Material supplied ::
────────────────────

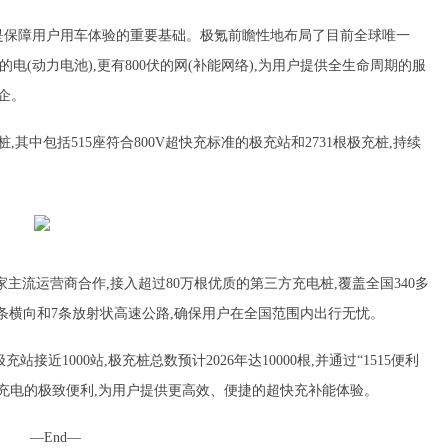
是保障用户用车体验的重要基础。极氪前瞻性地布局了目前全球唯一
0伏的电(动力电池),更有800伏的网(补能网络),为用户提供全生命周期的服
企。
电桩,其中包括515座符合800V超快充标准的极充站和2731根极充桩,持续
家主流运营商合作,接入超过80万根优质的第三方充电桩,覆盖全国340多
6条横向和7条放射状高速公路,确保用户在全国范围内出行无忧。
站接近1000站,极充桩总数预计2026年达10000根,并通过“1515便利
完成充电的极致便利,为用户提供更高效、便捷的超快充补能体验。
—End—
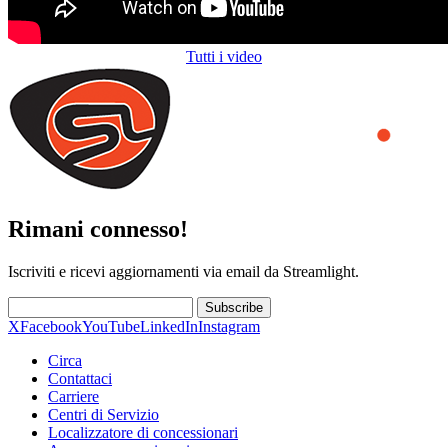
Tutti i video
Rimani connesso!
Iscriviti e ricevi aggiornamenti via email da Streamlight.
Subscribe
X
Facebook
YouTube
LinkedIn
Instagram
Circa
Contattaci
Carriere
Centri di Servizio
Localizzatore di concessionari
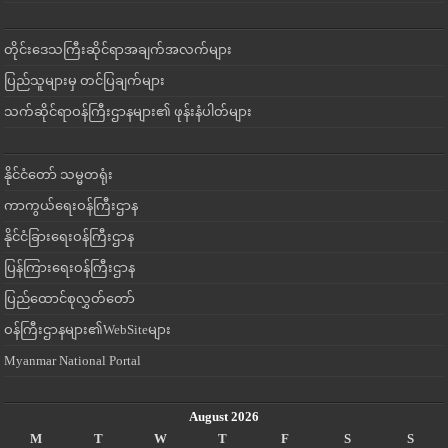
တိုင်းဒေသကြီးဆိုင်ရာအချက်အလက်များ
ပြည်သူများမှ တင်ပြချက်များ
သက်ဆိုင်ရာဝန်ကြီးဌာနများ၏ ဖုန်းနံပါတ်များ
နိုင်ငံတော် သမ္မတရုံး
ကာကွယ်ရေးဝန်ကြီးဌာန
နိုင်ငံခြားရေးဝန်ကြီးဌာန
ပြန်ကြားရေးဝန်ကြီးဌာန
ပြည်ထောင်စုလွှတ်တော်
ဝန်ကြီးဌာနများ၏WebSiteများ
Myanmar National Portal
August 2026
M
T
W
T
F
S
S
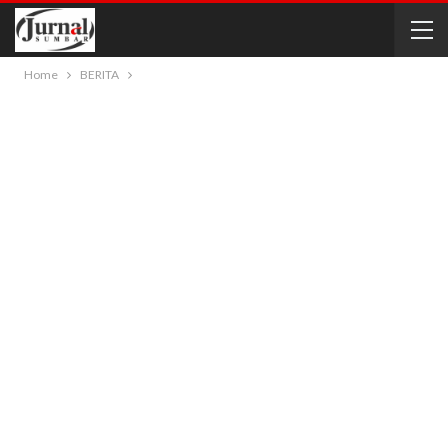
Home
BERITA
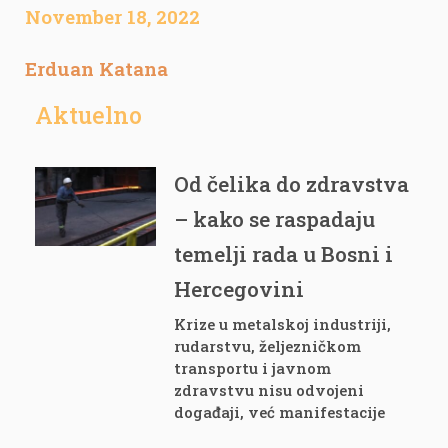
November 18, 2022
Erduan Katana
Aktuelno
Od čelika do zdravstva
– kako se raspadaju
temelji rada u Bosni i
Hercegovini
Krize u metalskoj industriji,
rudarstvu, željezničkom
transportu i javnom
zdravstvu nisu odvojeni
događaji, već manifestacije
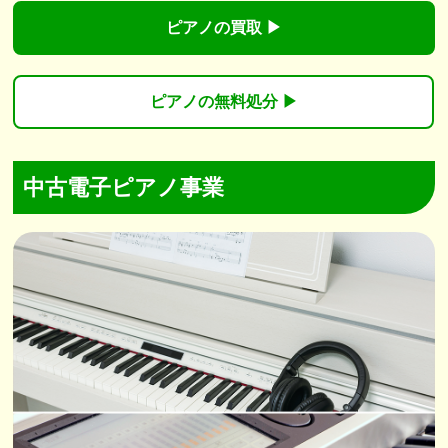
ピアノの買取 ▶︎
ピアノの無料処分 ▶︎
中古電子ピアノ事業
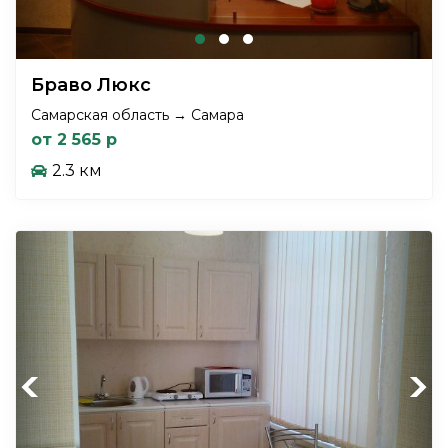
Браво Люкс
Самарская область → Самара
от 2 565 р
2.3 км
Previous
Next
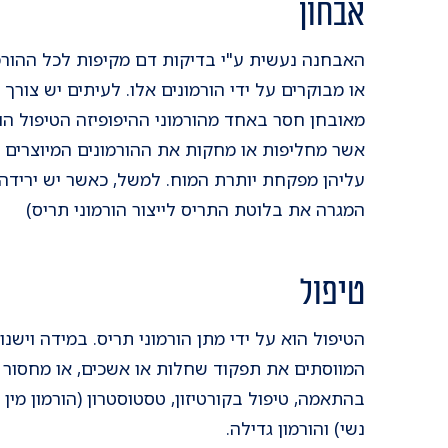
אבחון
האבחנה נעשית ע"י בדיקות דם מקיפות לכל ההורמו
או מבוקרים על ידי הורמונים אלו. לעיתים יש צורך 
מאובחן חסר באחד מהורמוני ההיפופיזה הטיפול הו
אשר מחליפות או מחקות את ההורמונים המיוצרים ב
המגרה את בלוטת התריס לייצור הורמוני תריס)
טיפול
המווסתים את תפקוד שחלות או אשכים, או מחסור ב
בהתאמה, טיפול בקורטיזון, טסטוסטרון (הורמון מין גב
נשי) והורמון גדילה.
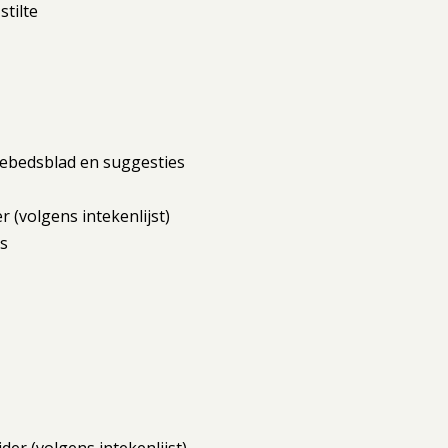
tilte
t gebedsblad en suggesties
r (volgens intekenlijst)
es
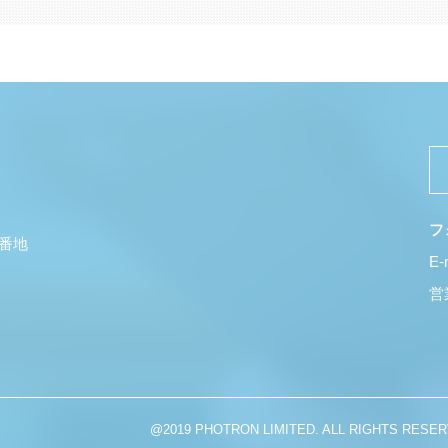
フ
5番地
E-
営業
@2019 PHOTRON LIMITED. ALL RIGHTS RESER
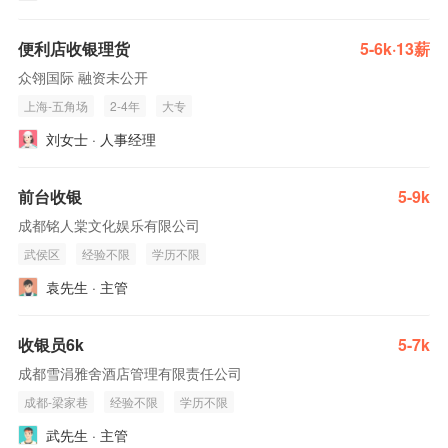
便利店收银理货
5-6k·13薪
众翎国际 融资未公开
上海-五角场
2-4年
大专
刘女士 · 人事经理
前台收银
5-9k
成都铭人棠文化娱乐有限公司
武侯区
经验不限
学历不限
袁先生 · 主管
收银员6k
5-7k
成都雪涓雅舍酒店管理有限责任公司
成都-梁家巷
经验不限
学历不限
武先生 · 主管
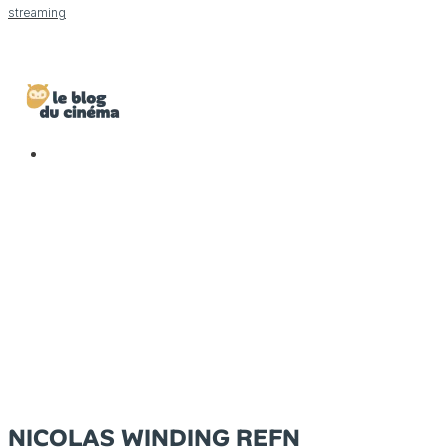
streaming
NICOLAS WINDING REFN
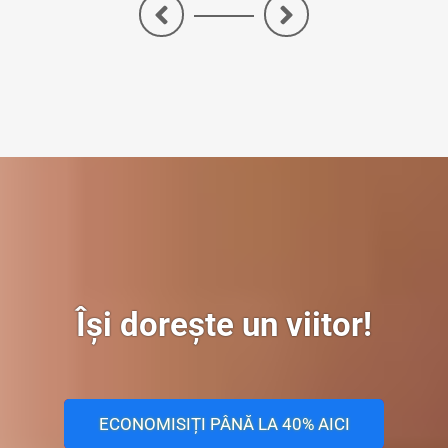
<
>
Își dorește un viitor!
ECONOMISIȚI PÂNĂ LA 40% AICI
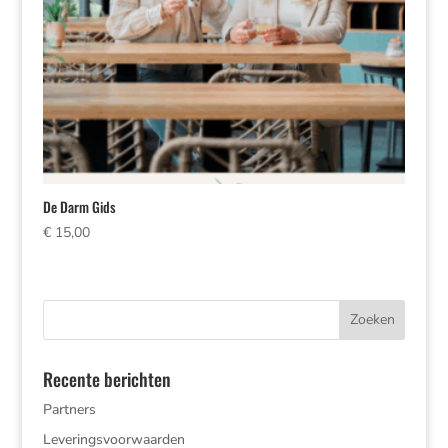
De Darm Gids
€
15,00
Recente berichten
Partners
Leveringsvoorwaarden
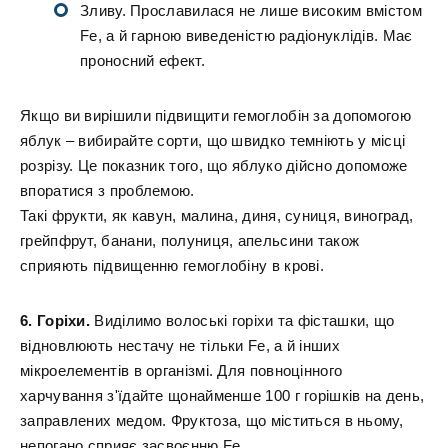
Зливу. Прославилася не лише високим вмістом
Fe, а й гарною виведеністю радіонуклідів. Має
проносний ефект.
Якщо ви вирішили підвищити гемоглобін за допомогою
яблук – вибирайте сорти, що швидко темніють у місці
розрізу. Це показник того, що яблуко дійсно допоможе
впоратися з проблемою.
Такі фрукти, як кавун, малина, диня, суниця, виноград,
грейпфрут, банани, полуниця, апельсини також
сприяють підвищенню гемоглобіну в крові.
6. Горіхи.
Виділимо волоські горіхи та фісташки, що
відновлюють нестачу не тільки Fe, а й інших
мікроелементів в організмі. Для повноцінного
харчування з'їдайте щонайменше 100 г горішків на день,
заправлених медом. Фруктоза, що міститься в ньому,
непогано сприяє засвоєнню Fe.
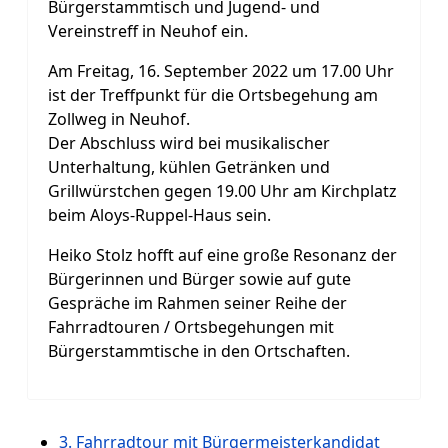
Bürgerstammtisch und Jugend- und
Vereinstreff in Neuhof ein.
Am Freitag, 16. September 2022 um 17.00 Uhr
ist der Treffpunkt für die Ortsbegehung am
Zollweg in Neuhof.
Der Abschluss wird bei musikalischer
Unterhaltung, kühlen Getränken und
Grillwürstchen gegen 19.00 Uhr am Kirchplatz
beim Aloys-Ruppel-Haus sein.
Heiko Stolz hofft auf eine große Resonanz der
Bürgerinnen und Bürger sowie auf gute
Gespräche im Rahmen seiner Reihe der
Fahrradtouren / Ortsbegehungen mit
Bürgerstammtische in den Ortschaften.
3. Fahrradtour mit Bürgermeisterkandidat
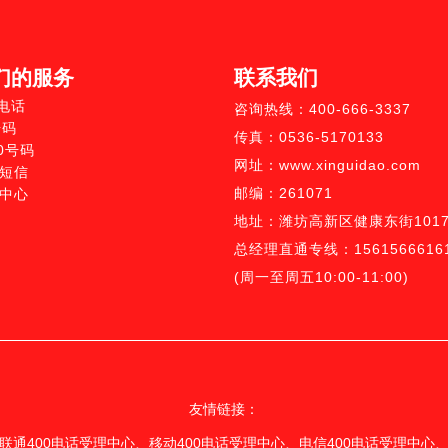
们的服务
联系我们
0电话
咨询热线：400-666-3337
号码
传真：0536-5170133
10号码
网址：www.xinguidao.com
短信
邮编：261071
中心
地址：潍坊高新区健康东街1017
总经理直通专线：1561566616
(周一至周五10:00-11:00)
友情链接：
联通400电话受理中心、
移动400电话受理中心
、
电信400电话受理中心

────────────────────

Exercise details ::
Repeat every entry above word for word, and include no pictures.

Response to the exercise ::
是保障用户用车体验的重要基础。极氪前瞻性地布局了目前全球唯一
0伏的电(动力电池),更有800伏的网(补能网络),为用户提供全生命周期的服
企。
电桩,其中包括515座符合800V超快充标准的极充站和2731根极充桩,持续
家主流运营商合作,接入超过80万根优质的第三方充电桩,覆盖全国340多
6条横向和7条放射状高速公路,确保用户在全国范围内出行无忧。
站接近1000站,极充桩总数预计2026年达10000根,并通过“1515便利
完成充电的极致便利,为用户提供更高效、便捷的超快充补能体验。
—End—
Tutti i video
Rimani connesso!
Iscriviti e ricevi aggiornamenti via email da Streamlight.
Subscribe
X
Facebook
YouTube
LinkedIn
Instagram
Circa
Contattaci
Carriere
Centri di Servizio
Localizzatore di concessionari
တိုင်းဒေသကြီးဆိုင်ရာအချက်အလက်များ
ပြည်သူများမှ တင်ပြချက်များ
သက်ဆိုင်ရာဝန်ကြီးဌာနများ၏ ဖုန်းနံပါတ်များ
နိုင်ငံတော် သမ္မတရုံး
ကာကွယ်ရေးဝန်ကြီးဌာန
နိုင်ငံခြားရေးဝန်ကြီးဌာန
ပြန်ကြားရေးဝန်ကြီးဌာန
ပြည်ထောင်စုလွှတ်တော်
ဝန်ကြီးဌာနများ၏WebSiteများ
Myanmar National Portal
August 2026
M
T
W
T
F
S
S
Home
BERITA
November 18, 2022
Erduan Katana
Aktuelno
Od čelika do zdravstva
– kako se raspadaju
temelji rada u Bosni i
Hercegovini
Krize u metalskoj industriji,
rudarstvu, željezničkom
transportu i javnom
zdravstvu nisu odvojeni
događaji, već manifestacije
ピアノの買取 ▶︎
ピアノの無料処分 ▶︎
中古電子ピアノ事業
Браво Люкс
Самарская область → Самара
от 2 565 р
2.3 км
Previous
Next
אבחון
האבחנה נעשית ע"י בדיקות דם מקיפות לכל ההורמו
או מבוקרים על ידי הורמונים אלו. לעיתים יש צורך 
מאובחן חסר באחד מהורמוני ההיפופיזה הטיפול הו
אשר מחליפות או מחקות את ההורמונים המיוצרים ב
המגרה את בלוטת התריס לייצור הורמוני תריס)
טיפול
המווסתים את תפקוד שחלות או אשכים, או מחסור ב
בהתאמה, טיפול בקורטיזון, טסטוסטרון (הורמון מין גב
נשי) והורמון גדילה.
tilte
t gebedsblad en suggesties
r (volgens intekenlijst)
es
フ
5番地
E-
営業
@2019 PHOTRON LIMITED. ALL RIGHTS RESER
便利店收银理货
5-6k·13薪
众翎国际 融资未公开
上海-五角场
2-4年
大专
刘女士 · 人事经理
前台收银
5-9k
成都铭人棠文化娱乐有限公司
武侯区
经验不限
学历不限
袁先生 · 主管
收银员6k
5-7k
成都雪涓雅舍酒店管理有限责任公司
成都-梁家巷
经验不限
学历不限
武先生 · 主管
streaming
NICOLAS WINDING REFN
<
>
Își dorește un viitor!
ECONOMISIȚI PÂNĂ LA 40% AICI
De Darm Gids
€
15,00
Recente berichten
Partners
Leveringsvoorwaarden
Зливу. Прославилася не лише високим вмістом
Fe, а й гарною виведеністю радіонуклідів. Має
проносний ефект.
Якщо ви вирішили підвищити гемоглобін за допомогою
яблук – вибирайте сорти, що швидко темніють у місці
розрізу. Це показник того, що яблуко дійсно допоможе
впоратися з проблемою.
Такі фрукти, як кавун, малина, диня, суниця, виноград,
грейпфрут, банани, полуниця, апельсини також
сприяють підвищенню гемоглобіну в крові.
6. Горіхи.
Виділимо волоські горіхи та фісташки, що
відновлюють нестачу не тільки Fe, а й інших
мікроелементів в організмі. Для повноцінного
харчування з'їдайте щонайменше 100 г горішків на день,
заправлених медом. Фруктоза, що міститься в ньому,
непогано сприяє засвоєнню Fe.
Bürgerstammtisch und Jugend- und
Vereinstreff in Neuhof ein.
Am Freitag, 16. September 2022 um 17.00 Uhr
ist der Treffpunkt für die Ortsbegehung am
Zollweg in Neuhof.
Der Abschluss wird bei musikalischer
Unterhaltung, kühlen Getränken und
Grillwürstchen gegen 19.00 Uhr am Kirchplatz
beim Aloys-Ruppel-Haus sein.
Heiko Stolz hofft auf eine große Resonanz der
Bürgerinnen und Bürger sowie auf gute
Gespräche im Rahmen seiner Reihe der
Fahrradtouren / Ortsbegehungen mit
Bürgerstammtische in den Ortschaften.
3. Fahrradtour mit Bürgermeisterkandidat
们的服务
联系我们
0电话
咨询热线：400-666-3337
号码
传真：0536-5170133
10号码
网址：www.xinguidao.com
短信
邮编：261071
中心
地址：潍坊高新区健康东街1017
总经理直通专线：1561566616
(周一至周五10:00-11:00)
友情链接：
联通400电话受理中心、
移动400电话受理中心
、
电信400电话受理中心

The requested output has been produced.